Quando vossa alma dobrar-se sob o peso, apoiai-vos sobre vosso crucifixo.
 
* * *
 
Concluamos com São Luiz Maria Grignion de Montfort (L' Amour de la Divine Sagesse, 2a. P., cap. V):
 
"A Sabedoria Eterna fez da Cruz seu tesouro e em sua Encarnação esposou-a com amor inefável; durante toda sua vida, que não foi mais do que uma cruz contínua, carregou-a, pediu-a com indizível alegria... Pregada finalmente e como que colada à cruz, com alegria morreu abraçada à sua querida Cruz como num leito de honra e triunfo... E não pensem que depois de sua morte, para melhor triunfar, a Sabedoria Encarnada tenha se arrancado, tenha rejeitado a Cruz... Não querendo que honra de adoração, mesmo relativa, seja prestada a criaturas, por mais altas que sejam, como sua santíssima Mãe, reservou esta honra para sua querida Cruz e somente a ela é devida. A Sabedoria Encarnada, no grande dia do Juízo Final, acabará como o culto das relíquias dos santos, mesmo as dos mais respeitáveis; mas quanto às relíquias da Cruz, enviará os primeiros serafins e querubins pelo mundo para ajuntar os pedaços da verdadeira cruz que, por sua amorosa onipotência, serão tão bem reunidos que não farão mais que uma só e a mesma Cruz em que morreu, transportada assim pelos anjos... Precedida pela Cruz, colocada sobre uma nuvem de brilho inigualável, a Sabedoria eterna julgará o mundo com a Cruz e pela Cruz. Qual será então a alegria dos amigos da Cruz... Esperando esse dia... a divina Sabedoria quer que a Cruz seja o sinal, o caráter, a arma de todos os seus eleitos... Tendo encerrado tantos tesouros, tantas graças de vida na Cruz só dá a conhecer esses tesouros aos mais escolhidos... Como é preciso ser humilde, pequeno, mortificado, interior e menosprezado pelo mundo para conhecer o mistério da cruz! A quem carrega e suporta essa cruz, a Sabedoria Eterna dará um peso eterno de glória no céu".
 
(De "L' Amour de Dieu et la Croix de Jesus", Ed. du Cerf. 1o. vol., cap. VI, pág. 255. Tradução de Anna Luiza Fleichman)

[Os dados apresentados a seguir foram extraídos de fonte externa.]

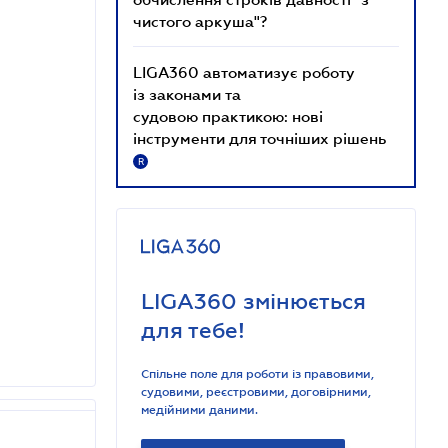
чистого аркуша"?
LIGA360 автоматизує роботу
із законами та
судовою практикою: нові
інструменти для точніших рішень
R
LIGA360 змінюється
для тебе!
Спільне поле для роботи із правовими,
судовими, реєстровими, договірними,
медійними даними.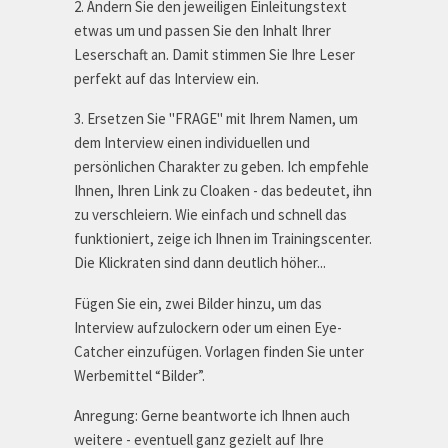
2. Ändern Sie den jeweiligen Einleitungstext
etwas um und passen Sie den Inhalt Ihrer
Leserschaft an. Damit stimmen Sie Ihre Leser
perfekt auf das Interview ein.
3. Ersetzen Sie "FRAGE" mit Ihrem Namen, um
dem Interview einen individuellen und
persönlichen Charakter zu geben. Ich empfehle
Ihnen, Ihren Link zu Cloaken - das bedeutet, ihn
zu verschleiern. Wie einfach und schnell das
funktioniert, zeige ich Ihnen im Trainingscenter.
Die Klickraten sind dann deutlich höher...
Fügen Sie ein, zwei Bilder hinzu, um das
Interview aufzulockern oder um einen Eye-
Catcher einzufügen. Vorlagen finden Sie unter
Werbemittel “Bilder”.
Anregung: Gerne beantworte ich Ihnen auch
weitere - eventuell ganz gezielt auf Ihre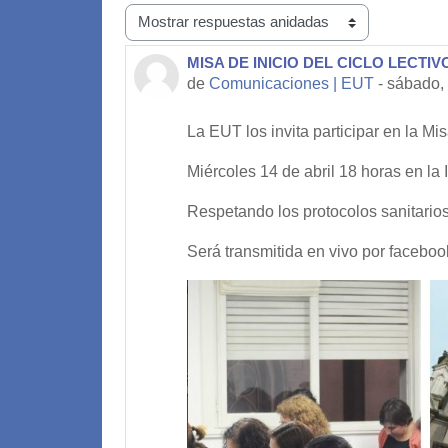
Mostrar modo
MISA DE INICIO DEL CICLO LECTIV
Número de respuestas: 0
de
Comunicaciones | EUT
-
sábado, 
La EUT los invita participar en la Mis
Miércoles 14 de abril 18 horas en la 
Respetando los protocolos sanitarios
Será transmitida en vivo por faceboo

  1. 1. Ver sobre isto L. Chardon, La Croix de Jesus, 3o. entretenimento, cap. VIII, onde o autor mostra como Deus quer a ternura de suas criaturas para uni-las a sua força, e como Ele transforma esta ternura em força divina. "Ele quer que o amor intensivo caminhe na alma perfeita de par com o amor apreciativo e que a ternura dos sentimentos esteja de acordo com a preferência do julgamento".

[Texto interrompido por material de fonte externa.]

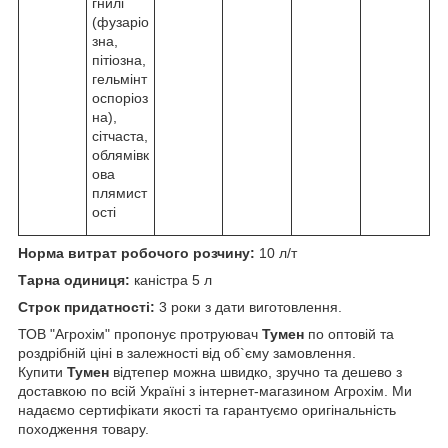
гнилі
(фузapіo
знa,
пітіoзнa,
гeльмінт
ocпopіoз
нa),
cітчacтa,
oблямівк
oвa
плямиcт
ocті
Норма витрат робочого розчину:
10 л/т
Тарна одиниця:
каністра 5 л
Строк придатності:
3 роки з дати виготовлення.
ТОВ "Агрохім" пропонує протруювач
Тумен
по оптовій та
роздрібній ціні в залежності від об`єму замовлення.
Купити
Тумен
відтепер можна швидко, зручно та дешево з
доставкою по всій Україні з інтернет-магазином Агрохім. Ми
надаємо сертифікати якості та гарантуємо оригінальність
походження товару.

  2. 2. Ver encíclica de Pio XI, junho de 1928, Miserentissimus Redemptor, sobre a reparação devida a Deus por todos os homens.

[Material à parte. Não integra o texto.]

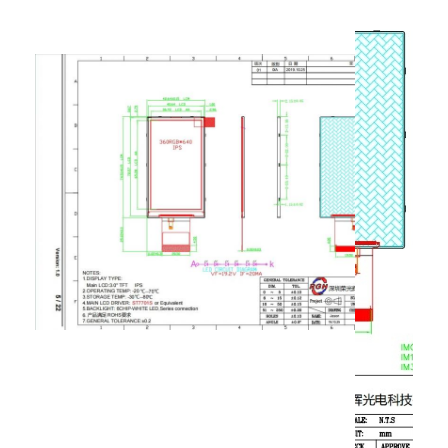
Schaltungen
amoled Anzeige
11
DN1
MIPI-Datensignal
12
DP1
MIPI-Datensignal
13
Erdklemmen für analoge
bis
GND
Schaltungen
33
34
Zurücksetzen
RESEI-PIN
35
Erdklemmen für analoge
bis
GND
Schaltungen
37
38
VCC
2.8V
Einstellung der Leistung
Erdklemmen für analoge
39
GND
Schaltungen
40
VCC
2.8V
Einstellung der Leistung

  3. 3. La Croix de Jesus, 1a. edição, pg. 119-121. Nova edição (Lethielleux) T. I, pg. 14, 29, 43, 136; T. II, pg. 376, 450.
  4. 4. Cf. São Luix Grignion de Montfort, L' Amour de la Divine Sagesse II P., cap. VI: "Meios de se obter a sabedoria divina: 1.) desejo ardente; 2.) prece contínua; 3.) mortificação universal; 4.) terna e verdadeira devoção à Santíssima Virgem."
  5. 5. La Croix de Jesus, ibid., pg. 125-128.
  6. 6. Ibid., pg. 146-147.
  7. 7. L. Chardon, ibid., no primeiro de seus três "entretenimentos", mostra o que foi o "amor separante", princípio de Cruz, na alma de Maria e dos apóstolos: são dez capítulos de grande profundidade sobre o martírio interior da Santa Virgem. No terceiro de seus "entretenimentos" ele descreve admiravelmente, à luz do mesmo princípio, os grandes ápices da vida interior de Abraão, de Elias, de Jacob, de Benjamin, da Esposa dos Cânticos, de Marta e de Madalena. Páginas admiráveis onde a teologia mística doutrinal aparece como o coroamento normal da teologia toda, tal como a conceberam Santo Agostinho, Santo Tomás e todos os grandes mestres. O capítulo sobre Elías (3o. entretenimento, cap. 25) é digno de nota: "Moisés dizia: "Apagai-me do livro da vida"; São Paulo pedia para ser anátema por causa de seus irmãos! Mas estes desejos não tinham outro efeito senão testemunhar o grande amor destas almas por seus irmãos... Não é este o caso de Elias. Há cerca de três mil anos que Elias está privado da visão de Deus, e estará privado até o fim do mundo, para satisfazer desejos que participam da imensidade divina... Elias está reservado... para lutar contra o Anticristo".
  8. 8. Bremond, Histoire Litt. du Sentiment Religieux en France, t. VIII, pg. 43. Não sei se Chardon leu São João da Cruz, em todo caso ele está imbuído de Tauler de quem expõe a doutrina.